WORK TASK » Nothing but the lines below from the one that contains "Hôm nay, dù cuộc sống ở quê đã khá" through the one that contains "Зону барбекю удобно" should be retyped, exactly and including both ends. Do not include pictures.

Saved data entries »
▼

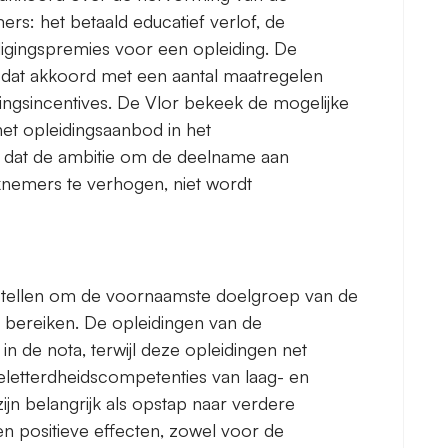
rs: het betaald educatief verlof, de
gingspremies voor een opleiding. De
dat akkoord met een aantal maatregelen
ngsincentives. De Vlor bekeek de mogelijke
et opleidingsaanbod in het
t dat de ambitie om de deelname aan
knemers te verhogen, niet wordt
rstellen om de voornaamste doelgroep van de
 bereiken. De opleidingen van de
n de nota, terwijl deze opleidingen net
geletterdheidscompetenties van laag- en
jn belangrijk als opstap naar verdere
 positieve effecten, zowel voor de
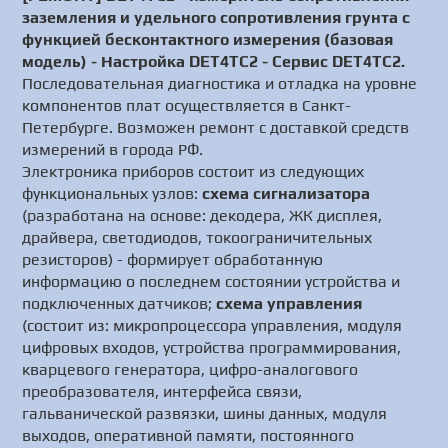
заземления и удельного сопротивления грунта с
функцией бесконтактного измерения (базовая
модель) - Настройка DET4TC2 - Сервис DET4TC2.
Последовательная диагностика и отладка на уровне
компонентов плат осуществляется в Санкт-
Петербурге. Возможен ремонт с доставкой средств
измерений в города РФ.
Электроника приборов состоит из следующих
функциональных узлов:
схема сигнализатора
(разработана на основе: декодера, ЖК дисплея,
драйвера, светодиодов, токоограничительных
резисторов) - формирует обработанную
информацию о последнем состоянии устройства и
подключенных датчиков;
схема управления
(состоит из: микропроцессора управления, модуля
цифровых входов, устройства программирования,
кварцевого генератора, цифро-аналогового
преобразователя, интерфейса связи,
гальванической развязки, шины данных, модуля
выходов, оперативной памяти, постоянного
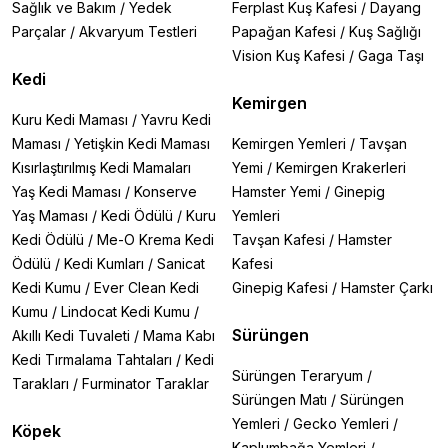
Sağlık ve Bakım
/
Yedek
Ferplast Kuş Kafesi
/
Dayang
Parçalar
/
Akvaryum Testleri
Papağan Kafesi
/
Kuş Sağlığı
Vision Kuş Kafesi
/
Gaga Taşı
Kedi
Kemirgen
Kuru Kedi Maması
/
Yavru Kedi
Maması
/
Yetişkin Kedi Maması
Kemirgen Yemleri
/
Tavşan
Kısırlaştırılmış Kedi Mamaları
Yemi
/
Kemirgen Krakerleri
Yaş Kedi Maması
/
Konserve
Hamster Yemi
/
Ginepig
Yaş Maması
/
Kedi Ödülü
/
Kuru
Yemleri
Kedi Ödülü
/
Me-O Krema Kedi
Tavşan Kafesi
/
Hamster
Ödülü
/
Kedi Kumları
/
Sanicat
Kafesi
Kedi Kumu
/
Ever Clean Kedi
Ginepig Kafesi
/
Hamster Çarkı
Kumu
/
Lindocat Kedi Kumu
/
Sürüngen
Akıllı Kedi Tuvaleti
/
Mama Kabı
Kedi Tırmalama Tahtaları
/
Kedi
Sürüngen Teraryum
/
Tarakları
/
Furminator Taraklar
Sürüngen Matı
/
Sürüngen
Yemleri
/
Gecko Yemleri
/
Köpek
Kaplumbağa Yemleri
/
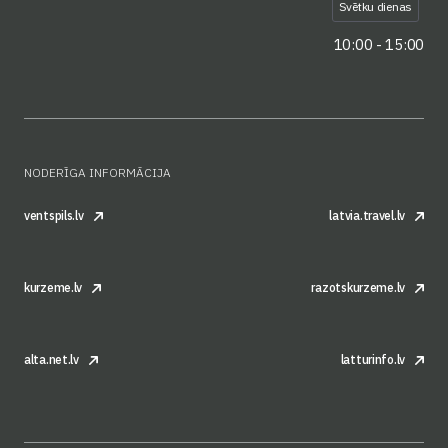
Svētku dienas
10:00 - 15:00
NODERĪGA INFORMĀCIJA
ventspils.lv
latvia.travel.lv
kurzeme.lv
razotskurzeme.lv
alta.net.lv
latturinfo.lv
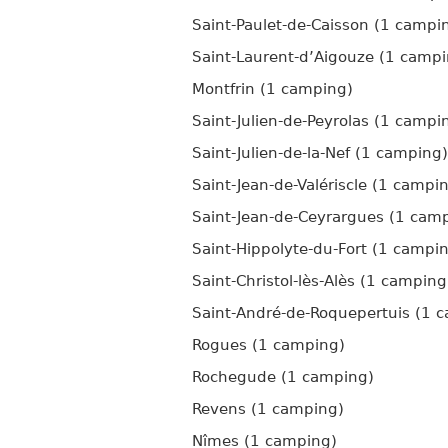
Saint-Paulet-de-Caisson (1 campi
Saint-Laurent-d’Aigouze (1 campi
Montfrin (1 camping)
Saint-Julien-de-Peyrolas (1 campi
Saint-Julien-de-la-Nef (1 camping)
Saint-Jean-de-Valériscle (1 campi
Saint-Jean-de-Ceyrargues (1 cam
Saint-Hippolyte-du-Fort (1 campi
Saint-Christol-lès-Alès (1 camping
Saint-André-de-Roquepertuis (1 
Rogues (1 camping)
Rochegude (1 camping)
Revens (1 camping)
Nîmes (1 camping)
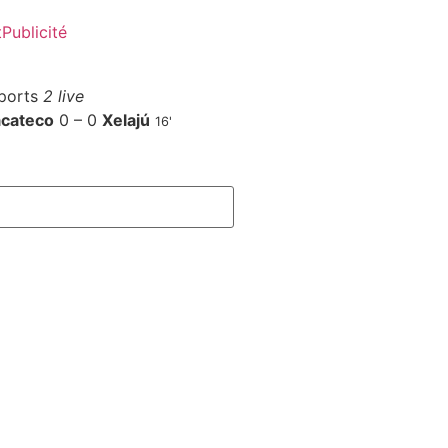
t
Publicité
ports
2 live
cateco
0 – 0
Xelajú
16'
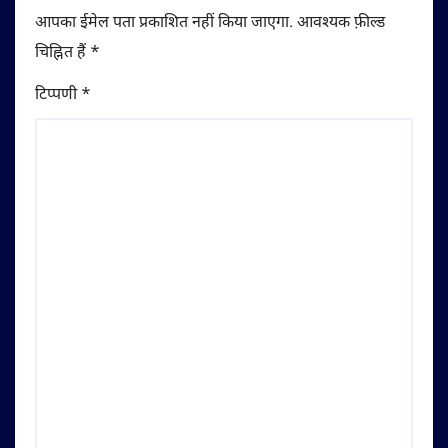
आपका ईमेल पता प्रकाशित नहीं किया जाएगा.
आवश्यक फ़ील्ड
चिह्नित हैं
*
टिप्पणी
*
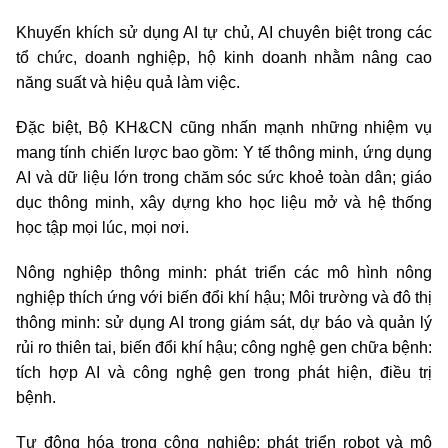
Khuyến khích sử dụng AI tự chủ, AI chuyên biệt trong các
tổ chức, doanh nghiệp, hộ kinh doanh nhằm nâng cao
năng suất và hiệu quả làm việc.
Đặc biệt, Bộ KH&CN cũng nhấn mạnh những nhiệm vụ
mang tính chiến lược bao gồm: Y tế thông minh, ứng dụng
AI và dữ liệu lớn trong chăm sóc sức khoẻ toàn dân; giáo
dục thông minh, xây dựng kho học liệu mở và hệ thống
học tập mọi lúc, mọi nơi.
Nông nghiệp thông minh: phát triển các mô hình nông
nghiệp thích ứng với biến đổi khí hậu; Môi trường và đô thị
thông minh: sử dụng AI trong giám sát, dự báo và quản lý
rủi ro thiên tai, biến đổi khí hậu; công nghệ gen chữa bệnh:
tích hợp AI và công nghệ gen trong phát hiện, điều trị
bệnh.
Tự động hóa trong công nghiệp: phát triển robot và mô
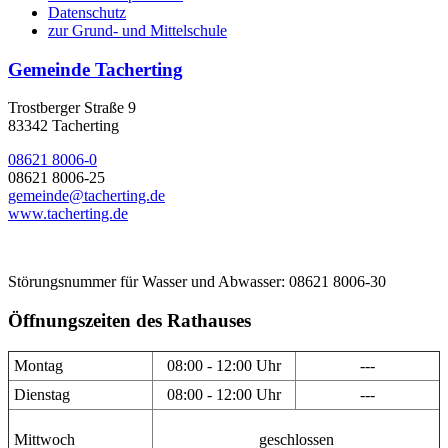
Datenschutz
zur Grund- und Mittelschule
Gemeinde Tacherting
Trostberger Straße 9
83342 Tacherting
08621 8006-0
08621 8006-25
gemeinde@tacherting.de
www.tacherting.de
Störungsnummer für Wasser und Abwasser: 08621 8006-30
Öffnungszeiten des Rathauses
Montag
08:00 - 12:00 Uhr
---
Dienstag
08:00 - 12:00 Uhr
---
Mittwoch
geschlossen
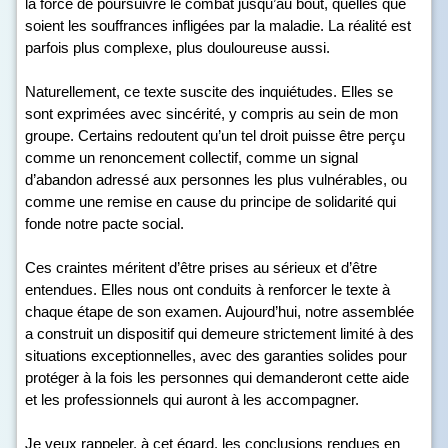
la force de poursuivre le combat jusqu’au bout, quelles que
soient les souffrances infligées par la maladie. La réalité est
parfois plus complexe, plus douloureuse aussi.
Naturellement, ce texte suscite des inquiétudes. Elles se
sont exprimées avec sincérité, y compris au sein de mon
groupe. Certains redoutent qu’un tel droit puisse être perçu
comme un renoncement collectif, comme un signal
d’abandon adressé aux personnes les plus vulnérables, ou
comme une remise en cause du principe de solidarité qui
fonde notre pacte social.
Ces craintes méritent d’être prises au sérieux et d’être
entendues. Elles nous ont conduits à renforcer le texte à
chaque étape de son examen. Aujourd’hui, notre assemblée
a construit un dispositif qui demeure strictement limité à des
situations exceptionnelles, avec des garanties solides pour
protéger à la fois les personnes qui demanderont cette aide
et les professionnels qui auront à les accompagner.
Je veux rappeler, à cet égard, les conclusions rendues en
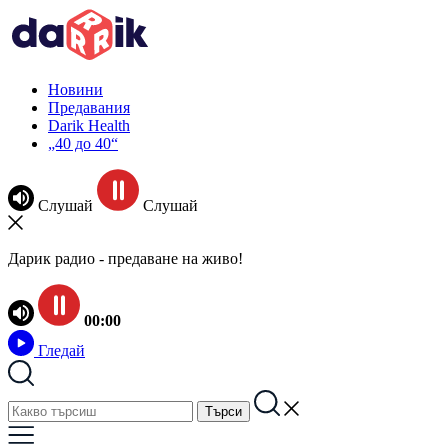
Новини
Предавания
Darik Health
„40 до 40“
Слушай
Слушай
Дарик радио - предаване на живо!
00:00
Гледай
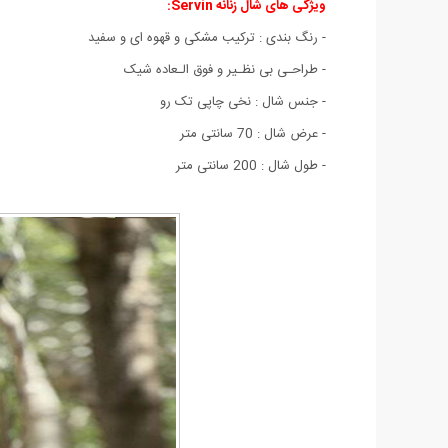
ویژگی های شال زنانه Servin:
- رنگ بندی : ترکیب مشکی و قهوه ای و سفید
- طراحـی بی نظـیر و فوق الـعاده شیک
- جنس شال : نخی چاپی تک رو
- عرض شال : 70 سانتی متر
- طول شال : 200 سانتی متر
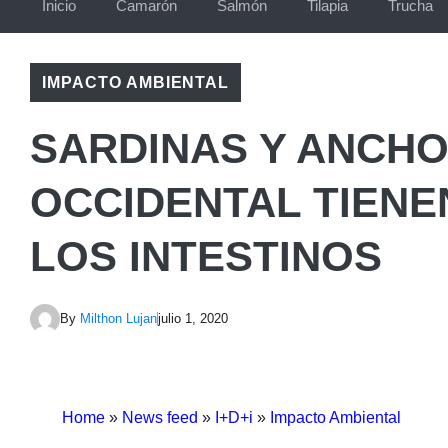
Inicio
Camarón
Salmón
Tilapia
Trucha
IMPACTO AMBIENTAL
SARDINAS Y ANCH
OCCIDENTAL TIENE
LOS INTESTINOS
By
Milthon Lujan
julio 1, 2020
Home
»
News feed
»
I+D+i
»
Impacto Ambiental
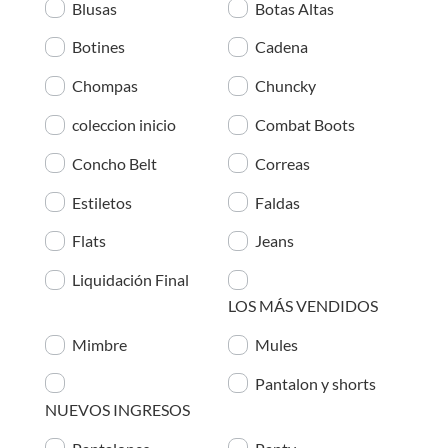
Blusas
Botas Altas
Botines
Cadena
Chompas
Chuncky
coleccion inicio
Combat Boots
Concho Belt
Correas
Estiletos
Faldas
Flats
Jeans
Liquidación Final
LOS MÁS VENDIDOS
Mimbre
Mules
Pantalon y shorts
NUEVOS INGRESOS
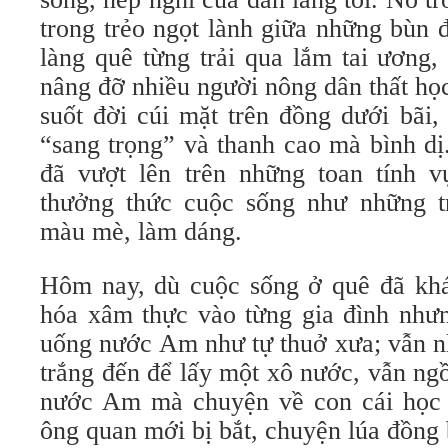
trong trẻo ngọt lành giữa những bùn 
làng quê từng trải qua lắm tai ương
nâng đỡ nhiều người nông dân thất họ
suốt đời cúi mặt trên đồng dưới bãi
“sang trọng” và thanh cao mà bình dị
đã vượt lên trên những toan tính v
thưởng thức cuộc sống như những t
màu mè, làm dáng.
Hôm nay, dù cuộc sống ở quê đã khá 
hóa xâm thực vào từng gia đình nhưng
uống nước Am như tự thuở xưa; vẫn n
trắng đến để lấy một xô nước, vẫn ng
nước Am mà chuyện về con cái học 
ông quan mới bị bắt, chuyện lúa đồng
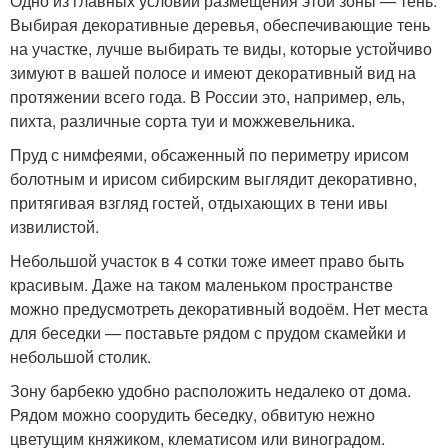
Одно из главных условий размещения этой зоны — тень.
Выбирая декоративные деревья, обеспечивающие тень
на участке, лучше выбирать те виды, которые устойчиво
зимуют в вашей полосе и имеют декоративный вид на
протяжении всего года. В России это, например, ель,
пихта, различные сорта туи и можжевельника.
Пруд с нимфеями, обсаженный по периметру ирисом
болотным и ирисом сибирским выглядит декоративно,
притягивая взгляд гостей, отдыхающих в тени ивы
извилистой.
Небольшой участок в 4 сотки тоже имеет право быть
красивым. Даже на таком маленьком пространстве
можно предусмотреть декоративный водоём. Нет места
для беседки — поставьте рядом с прудом скамейки и
небольшой столик.
Зону барбекю удобно расположить недалеко от дома.
Рядом можно соорудить беседку, обвитую нежно
цветущим княжиком, клематисом или виноградом.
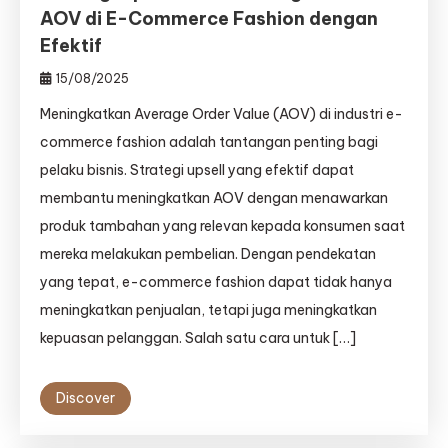
AOV di E-Commerce Fashion dengan
Efektif
15/08/2025
Meningkatkan Average Order Value (AOV) di industri e-
commerce fashion adalah tantangan penting bagi
pelaku bisnis. Strategi upsell yang efektif dapat
membantu meningkatkan AOV dengan menawarkan
produk tambahan yang relevan kepada konsumen saat
mereka melakukan pembelian. Dengan pendekatan
yang tepat, e-commerce fashion dapat tidak hanya
meningkatkan penjualan, tetapi juga meningkatkan
kepuasan pelanggan. Salah satu cara untuk […]
Discover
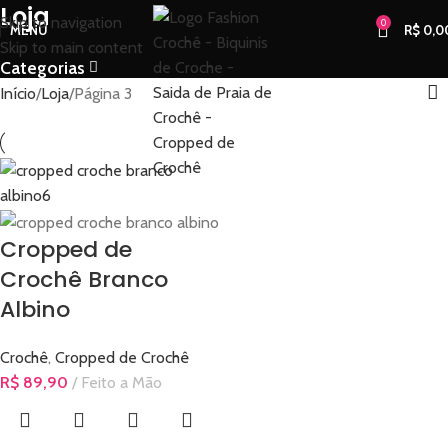
Loja
Skip to navigation
0
MENU
R$
0,0
Skip to main content
Categorias
Início
Loja
Página 3
Cropped de
Crochê Branco
Albino
Crochê
,
Cropped de Crochê
R$
89,90
Feito a Mão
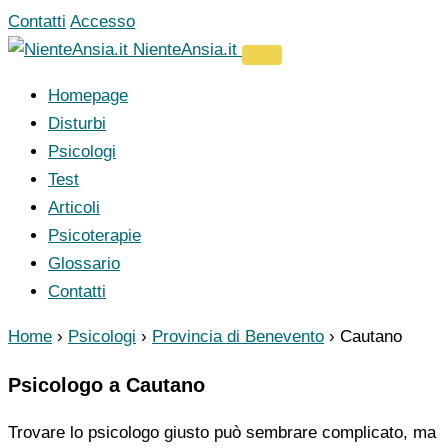
Vai
Contatti
Accesso
al
NienteAnsia.it
contenuto
Homepage
Disturbi
Psicologi
Test
Articoli
Psicoterapie
Glossario
Contatti
Home
›
Psicologi
›
Provincia di Benevento
›
Cautano
Psicologo a Cautano
Trovare lo psicologo giusto può sembrare complicato, ma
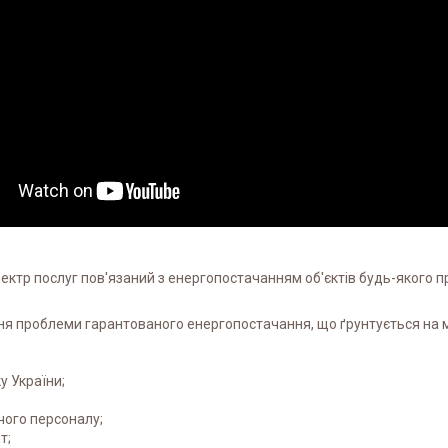
ектр послуг пов'язаний з енергопостачанням об'єктів будь-якого п
ння проблеми гарантованого енергопостачання, що ґрунтується на 
у України;
чого персоналу;
т;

▲

RESULT OF THE EXERCISE »
Hôm nay, dù cuộc sống ở quê đã khá 
hóa xâm thực vào từng gia đình nhưng
uống nước Am như tự thuở xưa; vẫn n
trắng đến để lấy một xô nước, vẫn ng
nước Am mà chuyện về con cái học 
ông quan mới bị bắt, chuyện lúa đồng
Одно из главных условий размещения этой зоны — тень.
Выбирая декоративные деревья, обеспечивающие тень
на участке, лучше выбирать те виды, которые устойчиво
зимуют в вашей полосе и имеют декоративный вид на
протяжении всего года. В России это, например, ель,
пихта, различные сорта туи и можжевельника.
Пруд с нимфеями, обсаженный по периметру ирисом
болотным и ирисом сибирским выглядит декоративно,
притягивая взгляд гостей, отдыхающих в тени ивы
извилистой.
Небольшой участок в 4 сотки тоже имеет право быть
красивым. Даже на таком маленьком пространстве
можно предусмотреть декоративный водоём. Нет места
для беседки — поставьте рядом с прудом скамейки и
небольшой столик.
Зону барбекю удобно расположить недалеко от дома.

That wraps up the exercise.